*WHAT YOU ARE ASKED TO DO*: When you print the records, keep every line identical to the original.

*INPUT DATA*:
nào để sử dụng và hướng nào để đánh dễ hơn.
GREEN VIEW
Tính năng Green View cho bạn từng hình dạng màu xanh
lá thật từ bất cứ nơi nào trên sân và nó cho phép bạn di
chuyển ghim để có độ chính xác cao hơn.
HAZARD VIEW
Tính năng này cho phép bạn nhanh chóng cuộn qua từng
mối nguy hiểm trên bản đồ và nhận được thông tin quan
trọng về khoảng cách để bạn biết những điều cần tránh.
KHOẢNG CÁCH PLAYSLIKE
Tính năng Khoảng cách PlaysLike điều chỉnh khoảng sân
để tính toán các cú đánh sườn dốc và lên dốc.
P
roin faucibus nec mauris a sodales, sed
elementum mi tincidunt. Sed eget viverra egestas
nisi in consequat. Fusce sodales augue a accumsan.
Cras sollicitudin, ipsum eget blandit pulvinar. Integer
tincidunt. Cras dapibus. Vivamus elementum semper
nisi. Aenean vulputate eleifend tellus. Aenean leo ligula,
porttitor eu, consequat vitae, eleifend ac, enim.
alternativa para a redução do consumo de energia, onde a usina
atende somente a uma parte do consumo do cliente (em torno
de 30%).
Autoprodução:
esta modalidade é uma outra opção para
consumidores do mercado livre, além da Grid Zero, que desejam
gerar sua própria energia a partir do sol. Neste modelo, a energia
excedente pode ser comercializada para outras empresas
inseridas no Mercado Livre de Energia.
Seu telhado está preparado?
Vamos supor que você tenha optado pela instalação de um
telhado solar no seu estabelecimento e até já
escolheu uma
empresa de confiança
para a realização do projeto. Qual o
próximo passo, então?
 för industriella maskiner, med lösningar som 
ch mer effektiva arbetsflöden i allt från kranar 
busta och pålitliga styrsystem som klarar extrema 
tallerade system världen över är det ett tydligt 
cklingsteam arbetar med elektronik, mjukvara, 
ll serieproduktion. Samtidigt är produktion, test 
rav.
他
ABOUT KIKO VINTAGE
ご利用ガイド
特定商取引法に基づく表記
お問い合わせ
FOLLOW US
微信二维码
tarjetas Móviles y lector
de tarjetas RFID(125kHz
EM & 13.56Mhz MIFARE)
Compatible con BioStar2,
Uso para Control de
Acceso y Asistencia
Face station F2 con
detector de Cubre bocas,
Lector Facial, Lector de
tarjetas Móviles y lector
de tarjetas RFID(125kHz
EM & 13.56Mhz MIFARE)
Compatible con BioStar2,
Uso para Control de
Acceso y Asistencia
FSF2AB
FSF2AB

*REPLY TO THE TASK*:
nào để sử dụng và hướng nào để đánh dễ hơn.
GREEN VIEW
Tính năng Green View cho bạn từng hình dạng màu xanh
lá thật từ bất cứ nơi nào trên sân và nó cho phép bạn di
chuyển ghim để có độ chính xác cao hơn.
HAZARD VIEW
Tính năng này cho phép bạn nhanh chóng cuộn qua từng
mối nguy hiểm trên bản đồ và nhận được thông tin quan
trọng về khoảng cách để bạn biết những điều cần tránh.
KHOẢNG CÁCH PLAYSLIKE
Tính năng Khoảng cách PlaysLike điều chỉnh khoảng sân
để tính toán các cú đánh sườn dốc và lên dốc.
P
roin faucibus nec mauris a sodales, sed
elementum mi tincidunt. Sed eget viverra egestas
nisi in consequat. Fusce sodales augue a accumsan.
Cras sollicitudin, ipsum eget blandit pulvinar. Integer
tincidunt. Cras dapibus. Vivamus elementum semper
nisi. Aenean vulputate eleifend tellus. Aenean leo ligula,
porttitor eu, consequat vitae, eleifend ac, enim.
alternativa para a redução do consumo de energia, onde a usina
atende somente a uma parte do consumo do cliente (em torno
de 30%).
Autoprodução:
esta modalidade é uma outra opção para
consumidores do mercado livre, além da Grid Zero, que desejam
gerar sua própria energia a partir do sol. Neste modelo, a energia
excedente pode ser comercializada para outras empresas
inseridas no Mercado Livre de Energia.
Seu telhado está preparado?
Vamos supor que você tenha optado pela instalação de um
telhado solar no seu estabelecimento e até já
escolheu uma
empresa de confiança
para a realização do projeto. Qual o
próximo passo, então?
 för industriella maskiner, med lösningar som 
ch mer effektiva arbetsflöden i allt från kranar 
busta och pålitliga styrsystem som klarar extrema 
tallerade system världen över är det ett tydligt 
cklingsteam arbetar med elektronik, mjukvara, 
ll serieproduktion. Samtidigt är produktion, test 
rav.
他
ABOUT KIKO VINTAGE
ご利用ガイド
特定商取引法に基づく表記
お問い合わせ
FOLLOW US
微信二维码
tarjetas Móviles y lector
de tarjetas RFID(125kHz
EM & 13.56Mhz MIFARE)
Compatible con BioStar2,
Uso para Control de
Acceso y Asistencia
Face station F2 con
detector de Cubre bocas,
Lector Facial, Lector de
tarjetas Móviles y lector
de tarjetas RFID(125kHz
EM & 13.56Mhz MIFARE)
Compatible con BioStar2,
Uso para Control de
Acceso y Asistencia
FSF2AB
FSF2AB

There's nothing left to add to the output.